- Yangjiaqiao Town Location in Hunan
- Coordinates: 27°46′28″N 112°46′53″E﻿ / ﻿27.77444°N 112.78139°E
- Country: People's Republic of China
- Province: Hunan
- Prefecture-level city: Xiangtan
- County: Xiangtan

Population
- • Total: 60,900
- Time zone: UTC+8 (China Standard)
- Postal code: 411214
- Area code: 0732

= Yangjiaqiao, Xiangtan =

Yangjiaqiao Town (杨嘉桥镇 (楊嘉橋鎮, Yángjiāqiáo Zhèn)) is an urban town in Xiangtan County, Hunan Province, People's Republic of China.

== Demographics ==
As of the 2006 census, it had a population of 60,929.

==Governance==
The town is divided into 41 villages and three communities, which include the following areas: Jiguan Community (机关社区), Dianzijie Community (电厂街社区), Wangjiashan Community (王家山社区), Wushiba Village (乌石坝村), Donghe Village (洞和村), Jinqiao Village (金桥村), Biyuan Village (碧源村), Sanhe Village (三合村), Xinxiang Village (新湘村), Longhua Village (龙华村), Donggao Village (东皋村), Jiaotuo Village (蛟托村), Jinxing Village (金星村), Bailuchong Village (白鹿冲村), Shiqi Village (石歧村), Puziling Village (铺子岭村), Meilin Village (梅林村), Jiujiang Village (九江村), Zhanggongtang Village (张弓塘村), Huawei Village (花围村), Jinlong Village (金龙村), Xinhe Village (新河村), Fengshuqiao Village (枫树桥村), Dengjiaba Village (邓家坝村), Jinqi Village (金棋村), Jinfeng Village (金风村), Yaozi Village (鹞子村), Hongping Village (洪坪村), Hongtuo Village (洪托村), Kuangjia Village (旷家村), Batuo Village (八托村), Xinfu Village (新福村), Zhengfu Village (正福村), Dukou Village (渡口村), Fuxing Village (福星村), Diefu Village (叠福村), Jinma Village (金马村), Jingzhou Village (荆洲村), Yanshan Village (燕山村), Yanglu Village (羊鹿村), Xihua Village (西花村), Yinhu Village (银湖村), Yanping Village (雁坪村), and Liuhu Village (柳湖村).

==History==
Yangjiaqiao Town was built in 1995.

==Geography==
Jinqiao Reservoir (金桥水库), Longhua Reservoir (龙华水库), Quantang Reservoir (泉塘水库) and Gaoyetang Reservoir (高叶塘水库) are located in the town.

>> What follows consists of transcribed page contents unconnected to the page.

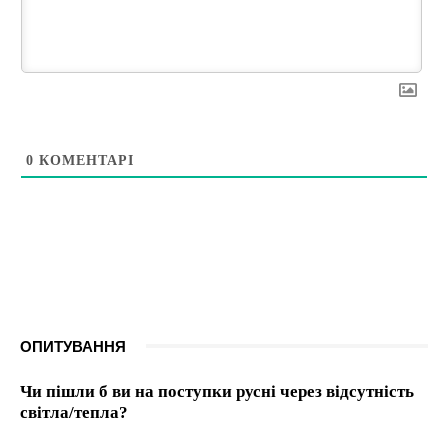
0
КОМЕНТАРІ
ОПИТУВАННЯ
Чи пішли б ви на поступки русні через відсутність
світла/тепла?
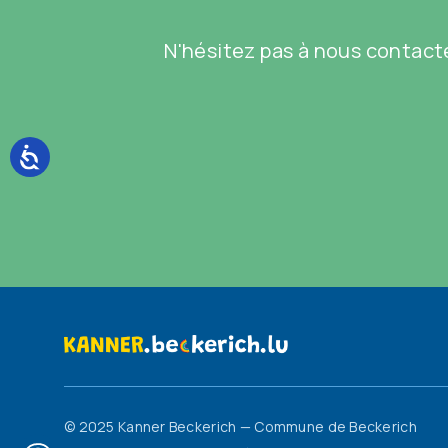
N'hésitez pas à nous contacte
© 2025 Kanner Beckerich — Commune de Beckerich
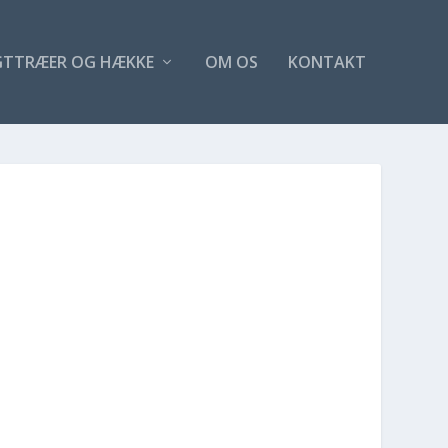
GTTRÆER OG HÆKKE
OM OS
KONTAKT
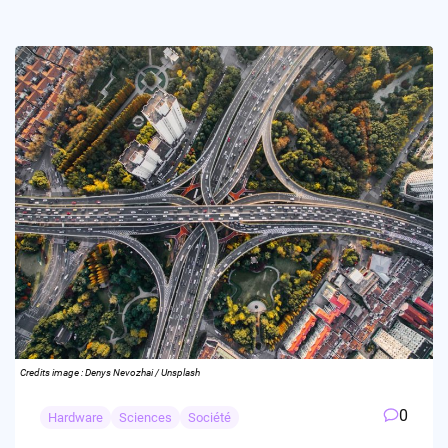
Credits image : Denys Nevozhai / Unsplash
0
Hardware
Sciences
Société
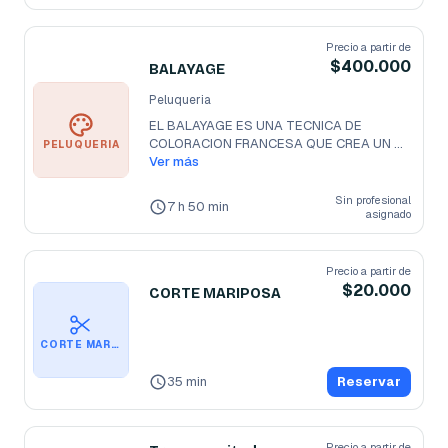
Precio a partir de
$400.000
BALAYAGE
Peluqueria
EL BALAYAGE ES UNA TECNICA DE 
COLORACION FRANCESA QUE CREA UN 
PELUQUERIA
CABELLO
Ver más
...
Sin profesional
7 h 50 min
asignado
Precio a partir de
$20.000
CORTE MARIPOSA
CORTE MARIPOSA
35 min
Reservar
Precio a partir de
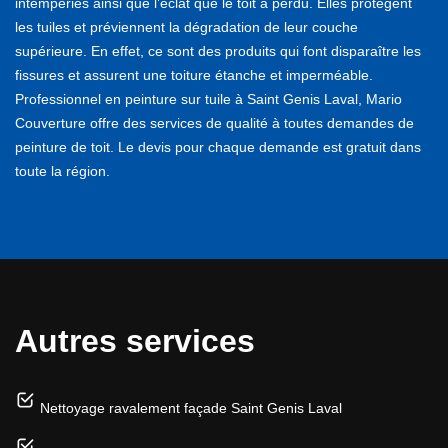
intempéries ainsi que l’éclat que le toit a perdu. Elles protègent
les tuiles et préviennent la dégradation de leur couche
supérieure. En effet, ce sont des produits qui font disparaître les
fissures et assurent une toiture étanche et imperméable.
Professionnel en peinture sur tuile à Saint Genis Laval, Mario
Couverture offre des services de qualité à toutes demandes de
peinture de toit. Le devis pour chaque demande est gratuit dans
toute la région.
Autres services
Nettoyage ravalement façade Saint Genis Laval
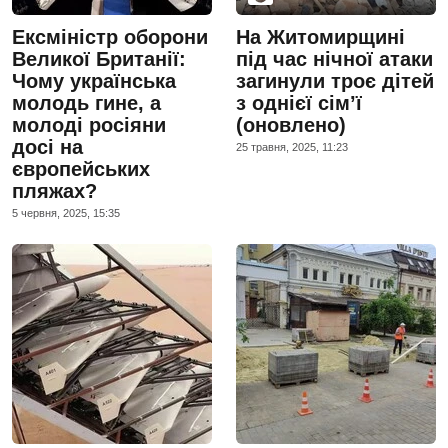
Ексміністр оборони
На Житомирщині
Великої Британії:
під час нічної атаки
Чому українська
загинули троє дітей
молодь гине, а
з однієї сім’ї
молоді росіяни
(оновлено)
досі на
25 травня, 2025, 11:23
європейських
пляжах?
5 червня, 2025, 15:35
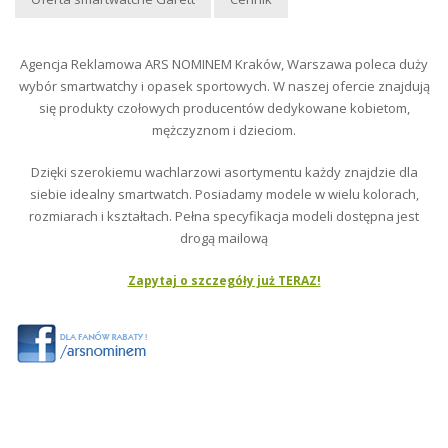
Agencja Reklamowa ARS NOMINEM Kraków, Warszawa poleca duży
wybór smartwatchy i opasek sportowych. W naszej ofercie znajdują
się produkty czołowych producentów dedykowane kobietom,
mężczyznom i dzieciom.
Dzięki szerokiemu wachlarzowi asortymentu każdy znajdzie dla
siebie idealny smartwatch. Posiadamy modele w wielu kolorach,
rozmiarach i kształtach. Pełna specyfikacja modeli dostępna jest
drogą mailową
Zapytaj o szczegóły już TERAZ!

Lieyanjin River (列雁金河) flows through the town.

==Economy==
Agriculture is the primary occupation. Rice and pig are important products.

==Education==
15 primary schools and five Middle schools are located with the town.

==Culture==
Huaguxi is the most influential local theater.